Der Zugang ist einfach: Wer im Verein Darts werfen will, müsse nur auf der Website des Verbands das nächstgelegene Vereinslokal heraussuchen und zum wöchentlichen Training kommen, betont Präsident Marquardt. Um sich für die Zukunft aufzustellen, suchen die Aktiven nach geeigneten Räumlichkeiten für den Verband.

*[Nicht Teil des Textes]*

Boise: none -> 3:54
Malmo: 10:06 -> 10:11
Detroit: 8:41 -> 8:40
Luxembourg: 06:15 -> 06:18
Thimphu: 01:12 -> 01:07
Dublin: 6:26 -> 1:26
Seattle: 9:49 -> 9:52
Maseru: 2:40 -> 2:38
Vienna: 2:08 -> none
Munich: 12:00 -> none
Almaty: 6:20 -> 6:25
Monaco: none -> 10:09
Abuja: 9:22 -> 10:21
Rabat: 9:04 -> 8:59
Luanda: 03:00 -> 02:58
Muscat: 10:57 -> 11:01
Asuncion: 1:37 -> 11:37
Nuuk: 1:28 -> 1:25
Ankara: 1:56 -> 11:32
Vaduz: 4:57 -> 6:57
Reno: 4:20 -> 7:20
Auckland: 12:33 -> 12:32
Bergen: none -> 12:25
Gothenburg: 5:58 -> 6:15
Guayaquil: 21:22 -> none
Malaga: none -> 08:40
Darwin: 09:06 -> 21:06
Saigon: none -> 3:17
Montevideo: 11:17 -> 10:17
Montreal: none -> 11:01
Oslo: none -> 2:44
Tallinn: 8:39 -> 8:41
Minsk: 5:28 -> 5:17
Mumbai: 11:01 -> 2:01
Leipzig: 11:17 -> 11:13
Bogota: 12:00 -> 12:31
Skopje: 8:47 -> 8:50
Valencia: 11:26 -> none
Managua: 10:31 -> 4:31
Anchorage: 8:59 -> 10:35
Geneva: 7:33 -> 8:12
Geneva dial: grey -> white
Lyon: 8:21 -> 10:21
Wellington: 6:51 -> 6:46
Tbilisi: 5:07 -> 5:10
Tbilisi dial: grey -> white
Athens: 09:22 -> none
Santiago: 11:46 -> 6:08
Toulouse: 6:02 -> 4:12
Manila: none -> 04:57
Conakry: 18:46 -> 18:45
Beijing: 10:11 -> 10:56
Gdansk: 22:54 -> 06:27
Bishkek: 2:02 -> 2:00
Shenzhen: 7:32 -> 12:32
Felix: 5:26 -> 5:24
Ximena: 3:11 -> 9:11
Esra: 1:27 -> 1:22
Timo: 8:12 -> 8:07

Kotzmann befindet: „Wir sind auf einem guten Weg.“
Dass die Premier League nach Berlin kommt, ist in den Vereinen kaum ein Thema. „Ich wäre hingegangen, wenn es terminlich gepasst hätte“, sagt Kotzmann, „aber ich weiß auch, dass ich da nichts versäume.“ Vielleicht wäre er sogar ein wenig enttäuscht gewesen, wenn er hätte miterleben müssen, dass sein Sport auf der großen Bühne nur noch den Rahmen für eine große Party bietet.
Ein Deutscher wird in Berlin auch auf der Bühne sein, aber nur für einen Spieltag und weil der „Flying Scotsman“ Gary Anderson verletzungsbedingt absagen musste: Max Hopp wird als deutsche Dartshoffnung für die nächsten Jahre gehandelt, und weitere Spieler drängen nach – auch aus dem DVBB. Martin Schindler hat seine ersten Schritte im Verband gemacht, mittlerweile spielt er auf den großen Bühnen der Welt. So unterschiedlich die Welten der Amateure und der Profis sind – ohne die einen gäbe es die anderen nicht.